In children’s stories, parents are often insignificant, the thing you have to ignore or get rid of in order for there to be adventures – think of Roald Dahl’s James and the Giant Peach, for example, where James’ loving parents are dead, and his guardians are the enemy, but also the obstacle: the story can’t start until James gets away from his aunts. (The Eleventh Hour: “I don’t even have an aunt.” “You’re lucky.” “I know.”) Or Pippi Longstocking, a red-haired girl all alone in a ramshackle house (sound familiar?), eating whatever she pleases (fish fingers and custard?) and riding horses indoors. And even when the protagonists do have parents, they’re usually relegated to the background, because they have to be out of the way in order for the adventure to begin, for the children to do the dangerous things their parents would try to prevent if they knew; Max in Where the Wild Things Are gets to come back home to a loving mother and a dinner that’s still hot, but he has to leave home in order to be monstrous and gnash his terrible teeth. So Amy Pond first has no parents, and then she’s always had parents (as she puts it in “Good Night”), but in both cases her parents, as people, aren’t that significant to the story that Moffat is trying to tell: Amy Pond as Girl Adventurer. Same with Clara; in her day-to-day life we only hear about her father as a man who calls and complains about the government. Clara is Mary Poppins – and does anyone ever ask if Mary Poppins has parents?
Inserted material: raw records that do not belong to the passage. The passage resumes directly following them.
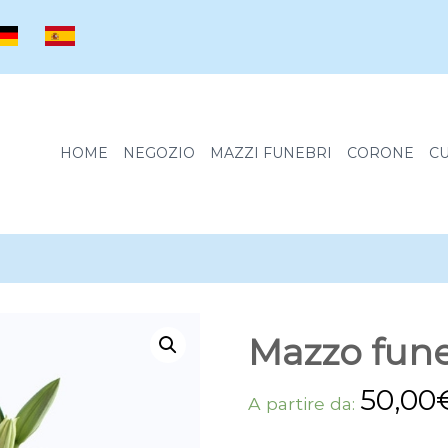
elcome Hunter! Get 20% OFF Just for Today
HOME
NEGOZIO
MAZZI FUNEBRI
CORONE
CU
Mazzo fune
50,00
A partire da: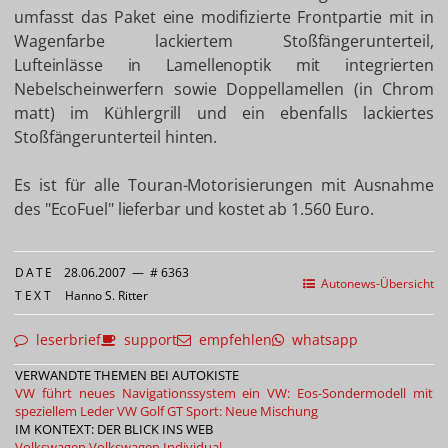
umfasst das Paket eine modifizierte Frontpartie mit in
Wagenfarbe lackiertem Stoßfängerunterteil,
Lufteinlässe in Lamellenoptik mit integrierten
Nebelscheinwerfern sowie Doppellamellen (in Chrom
matt) im Kühlergrill und ein ebenfalls lackiertes
Stoßfängerunterteil hinten.
Es ist für alle Touran-Motorisierungen mit Ausnahme
des "EcoFuel" lieferbar und kostet ab 1.560 Euro.
DATE
28.06.2007
—
# 6363
Autonews-Übersicht
TEXT
Hanno S. Ritter
leserbrief
support
empfehlen
whatsapp
VERWANDTE THEMEN BEI AUTOKISTE
VW führt neues Navigationssystem ein
VW: Eos-Sondermodell mit
speziellem Leder
VW Golf GT Sport: Neue Mischung
IM KONTEXT: DER BLICK INS WEB
Volkswagen
Volkswagen Individual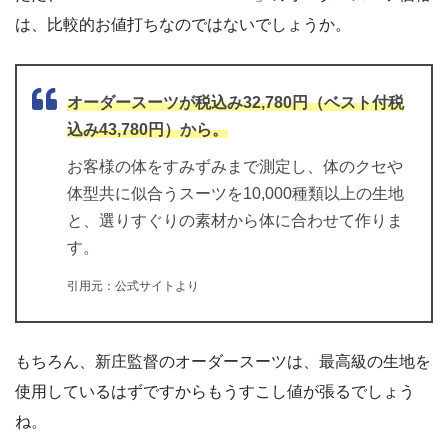
は、比較的お値打ちなのではないでしょうか。
オーダースーツが税込み32,780円（ベスト付税
込み43,780円）から。
お客様の体をすみずみまで測定し、体のクセや
体型共に似合うスーツを10,000種類以上の生地
と、選りすぐりの素材から体に合わせて作りま
す。
引用元：公式サイトより
もちろん、新庄監督のオーダースーツは、最高級の生地を
使用しているはずですからもうすこし値が張るでしょう
ね。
At the same time, though, parents also have a great symbolic importance in Moffat Who, and this is where the fairy-tale/romance aspects come in. Reclaiming your birthright and/or being recognized by your parents is key in fairy tales: think of Perdita in Shakespeare’s The Winter’s Tale, the lost girl reunited with her parents by the end of the play; or the daughter who reveals herself to her chastened kingly father at the end of “As Meat Loves Salt.” The Disney versions of “Sleeping Beauty” and “Rapunzel” arguably play up the element of reunion even more strongly than in the originals (Princess Aurora grows up as Briar Rose, not knowing who she is; Tangled’s version of Rapunzel is likewise a stolen princess reunited with her family at last). The animated film Anastasia draws on this pattern too, creating a happy reunion scene complete with the talisman that proves the heroine’s identity (in her case, the music box key, the only thing Anya has left from her past). And film versions of Burnett’s A Little Princess change the story so that it’s even closer to the fairy-tale structure: Sara’s father isn’t dead, as in the novel, but only has amnesia, and Sara is ultimately reunited with him – restored to her proper place as princess – at the end of both the Shirley Temple and the Alfonzo Cuaron films (“Don’t you know me, Papa?” Sara cries out in the latter). Fairy tales and romances ask a central question – “who am I?” – by asking, “who are my parents?” – or, in Moffat-speak, “Are you my mummy?” So even though Augustus and Tabitha Pond aren’t important to Amy’s story in the same way that Jackie Tyler was important to Rose’s story, they are incredibly important structurally, because their presence gives Amy’s story a fairy-tale trajectory, as she goes from orphan to child reunited with her family. (Although what’s interesting here is that when Amy remembers her parents back into existence, she inverts that formula slightly by claiming them: “You’re my mum”; “You’re my tiny little dad!” Also, “Augustus Pond” is a perfectly Roald Dahl sort of name, isn’t it?)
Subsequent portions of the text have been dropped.